Transcribed page contents
################
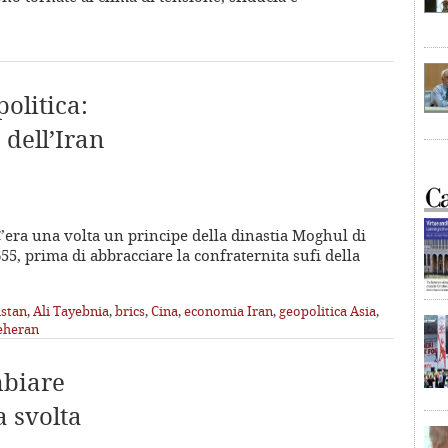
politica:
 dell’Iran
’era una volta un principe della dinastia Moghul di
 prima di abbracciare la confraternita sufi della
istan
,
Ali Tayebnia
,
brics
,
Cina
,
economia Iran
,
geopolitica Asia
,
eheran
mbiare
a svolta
################
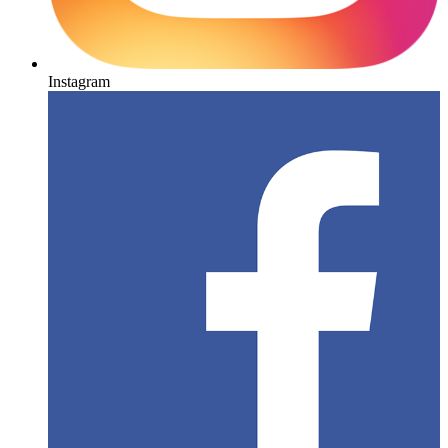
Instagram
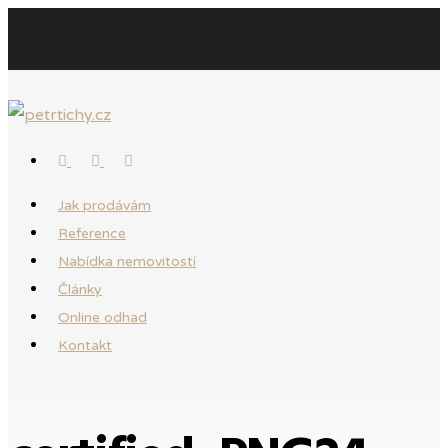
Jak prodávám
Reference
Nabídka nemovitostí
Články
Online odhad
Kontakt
################
Extract every line above containing the word "della".

’era una volta un principe della dinastia Moghul di
 prima di abbracciare la confraternita sufi della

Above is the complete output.